Он молча достал из баула своё альпинистское снаряжение, в несколько минут мастерски закрепил его на мне и отточенными движениями профессионала мёртвым узлом примотал страховочный трос куда-то к вентиляционной шахте. Я крепче прижал к себе букет и подошёл к краю крыши, Хохол в последний раз ругнулся, перекрестился, нажал на какой-то карабинчик, и я ощутил под собой бездну.

Вообще-то я не боюсь высоты. В советском детстве мы с приятелями развлекались тем, что прыгали с самых высоких ферм железнодорожного моста в Каракумский канал. Но когда в промозглой тьме, на высоте шестнадцатиэтажного дома, ледяной ветер выдувал из меня остатки алкогольного опьянения, мне, признаться, было не по себе. Меня мотало по стене, как простынку, а я мог страховаться только левой рукой и ногами – правой я крепко прижимал к себе букет, дабы не повредить его. Хорошо, что Иришка жила на самом верхнем этаже… Я улучил момент, оказавшись прямо напротив её окна, подёргал за трос, чтобы Хохол прекратил спускать меня ниже, и постучал в стекло костяшками замёрзших пальцев.

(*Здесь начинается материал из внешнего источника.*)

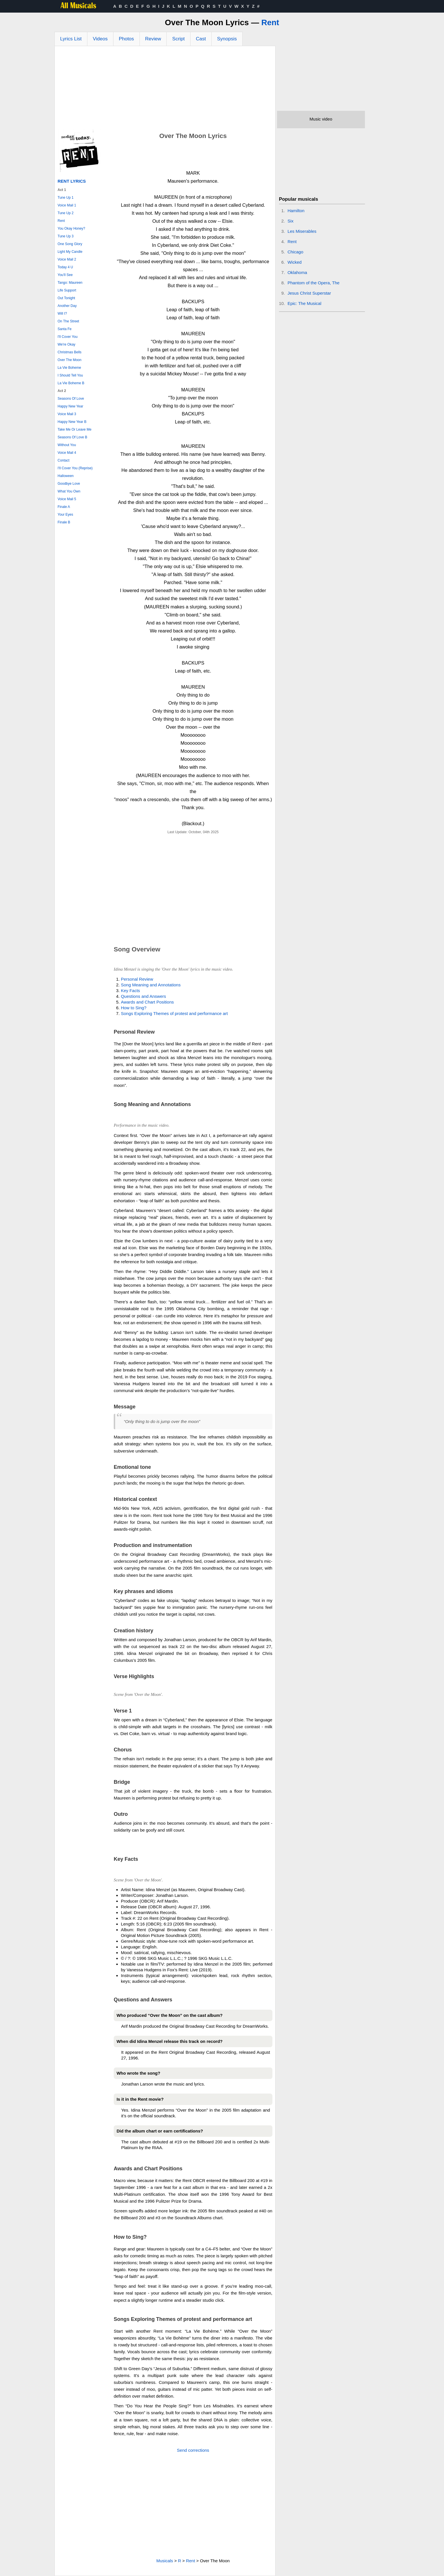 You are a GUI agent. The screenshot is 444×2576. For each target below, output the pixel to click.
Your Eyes (65, 515)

Естественно, она до полусмерти напугалась. Ещё бы – ночной стук в окно супружеской спальни, расположенной на шестнадцатом этаже, способен ввести в столбняк кого угодно. Но Иришка, надо отдать ей должное, долго не тупила – она распахнула окно и, всхлипнув: «Женька, ну разве так можно!», бросилась меня обнимать, согревая дыханием мой окоченевший организм. Я с трудом освободился от снаряжения, дёрнул за трос, и хохловская сбруя канула в завывающей, туго хлещущей струями воды тьме.

Наезд

Впервые проснувшись рядом со мной, Ирка первым делом собрала разбросанные по полу розы и сложила их в наполненную водой ванну. И только после этого предложила мне завтрак. Ох уж эти женщины… А через несколько дней наступил День города.

Мы гуляли с Иркой по центру, пили мозельское вино прямо из горлышка бутылки – тогда ещё на массовых гуляниях разрешали продавать алкоголь в стеклянной таре – катались по наводнённой народом Тверской в запряжённой тройкой лошадей карете, и я чувствовал себя самым счастливым человеком на свете. Дима, как всегда, был в командировке, но вот-вот должен был вернуться, поэтому после гуляний я возвращался спать домой, предварительно поцеловав Ирку у её двери. Подошёл к своему подъезду, докурил сигарету и только тогда уже краем глаза вдруг заметил метнувшиеся в мою сторону три тени. В мозгу вдруг вспыхнуло разноцветным фейерверком, в голове раздался хруст, ноги подкосились, а глаза моментально залило ручьями крови. «Бутылкой врезали, сволочи», – успел подумать я, падая лицом в жухлую листву, которой был засыпан околоподъездный газон. Бутылку мне о голову уже разбивали, было это в девяносто первом году в Самарской области, так что ощущения были узнаваемы… Тени выросли совсем рядом, раздался скверный мат, и меня начали беспощадно пинать ногами.